James D. Taiclet serves as the Chairman, President, and Chief Executive Officer of Lockheed Martin Corporation, a role he assumed in 2020 after serving on the company’s board of directors for two years. He brings a unique combination of military, technical, and business leadership experience to the role. James Taiclet began his career as a U.S. Air Force officer and pilot, where he also served as an instructor. He holds degrees in engineering and international relations, which have underpinned his work at the intersection of aerospace technology and global strategy. Before leading Lockheed Martin, James Taiclet was the CEO of American Tower Corporation for nearly two decades. Under his leadership, American Tower transformed from a company at risk of being delisted - then valued at $2 billion - into a global infrastructure leader with operations in 19 countries and a market capitalization exceeding $100 billion. During his tenure, he was named one of the world’s top-performing CEOs by Harvard Business Review on seven occasions. James Taiclet is also a member of the Council on Foreign Relations and serves as co-chair of the U.S.-India CEO Forum, a position appointed by the U.S. Department of Commerce - reflecting his ongoing involvement in international policy and strategic partnerships. As CEO of Lockheed Martin, James Taiclet has emphasized disciplined capital allocation and a focus on long-term value creation. In an earnings call, he explained his decision-making framework: “Risk-adjusted return on investment is the key criteria. And be honest about the risks up front and price them in. And if that price doesn't meet the competition, so be it. We'll move on to other things.” This statement reflects his commitment to strategic focus and prudent risk management - principles he carried over from his time at American Tower. His track record at American Tower shows that he knows how to lead a complex organization and create long-term value. Combined with his background in aerospace and international affairs, I believe he’s well equipped to lead Lockheed Martin in the years ahead.

The Numbers


The first number we will look into is the return on invested capital, also known as ROIC. We want to see a 10-year history, with all numbers exceeding 10% in each year. Lockheed Martin has consistently delivered a high ROIC above 15% in all years and above 25% in nine out of ten years, which is impressive and excellent for a defense contractor. In 2024, ROIC dropped to its lowest level since 2017. This was mainly due to three temporary challenges. First, the company had to settle some contracts on less favorable terms than expected, which hurt profit margins. Second, ongoing supply chain disruptions reduced efficiency and added costs.

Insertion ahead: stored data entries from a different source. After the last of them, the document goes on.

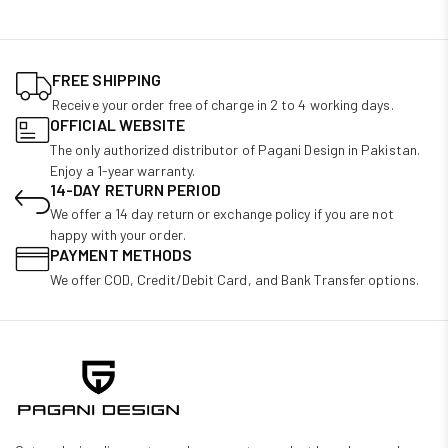
FREE SHIPPING
Receive your order free of charge in 2 to 4 working days.
OFFICIAL WEBSITE
The only authorized distributor of Pagani Design in Pakistan.
Enjoy a 1-year warranty.
14-DAY RETURN PERIOD
We offer a 14 day return or exchange policy if you are not
happy with your order.
PAYMENT METHODS
We offer COD, Credit/Debit Card, and Bank Transfer options.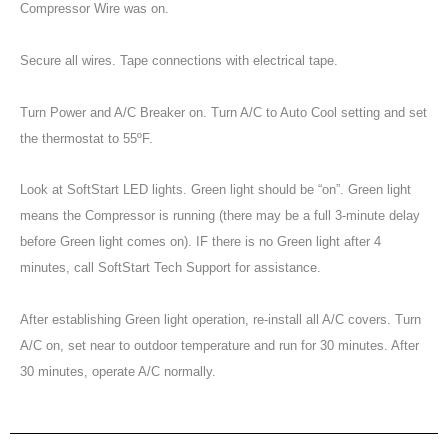
Compressor Wire was on.
Secure all wires. Tape connections with electrical tape.
Turn Power and A/C Breaker on. Turn A/C to Auto Cool setting and set
the thermostat to 55ºF.
Look at SoftStart LED lights. Green light should be “on”. Green light
means the Compressor is running (there may be a full 3-minute delay
before Green light comes on). IF there is no Green light after 4
minutes, call SoftStart Tech Support for assistance.
After establishing Green light operation, re-install all A/C covers. Turn
A/C on, set near to outdoor temperature and run for 30 minutes. After
30 minutes, operate A/C normally.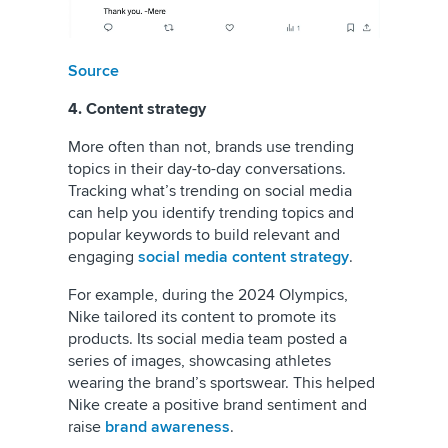
Source
4. Content strategy
More often than not, brands use trending
topics in their day-to-day conversations.
Tracking what’s trending on social media
can help you identify trending topics and
popular keywords to build relevant and
engaging
social media content strategy
.
For example, during the 2024 Olympics,
Nike tailored its content to promote its
products. Its social media team posted a
series of images, showcasing athletes
wearing the brand’s sportswear. This helped
Nike create a positive brand sentiment and
raise
brand awareness
.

And third, Lockheed reported a large loss of around $555 million on a classified program, which had a noticeable impact on results. These issues are not expected to have a lasting effect, and if conditions stabilize, Lockheed Martin has a good chance of returning to previous ROIC levels in the future.

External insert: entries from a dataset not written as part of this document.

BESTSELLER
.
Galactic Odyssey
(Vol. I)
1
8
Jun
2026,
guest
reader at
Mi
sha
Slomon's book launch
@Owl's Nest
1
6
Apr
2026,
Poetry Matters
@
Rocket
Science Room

The next numbers are the book value + dividend. In my old format this was known as the equity growth rate. It was the most important of the four growth rates I used to use in my analyses, which is why I will continue to use it moving forward. As you are used to see the numbers in percentage, I have decided to share both the numbers and the percentage growth year over year. To put it simply, equity is the part of the company that belongs to its shareholders – like the portion of a house you truly own after paying off part of the mortgage. Growing equity over time means the company is becoming more valuable for its owners. So, when we track book value plus dividends, we’re essentially looking at how much value is being built for shareholders year after year. Lockheed Martin has seen a mix of growth and decline in this area over the past decade. While there were strong increases in 2021 and 2022, both 2023 and 2024 saw notable decreases. These declines were mainly due to two factors. First, the company recorded large actuarial losses linked to its pension plans. This happened because lower interest rates (known as discount rates) increased the value of future pension obligations, and the company also made settlement payments that reduced equity. Second, returns from the pension plan’s investments were much lower than expected, which further weighed on equity. Despite these setbacks, management has said they expect equity to improve again in the coming years.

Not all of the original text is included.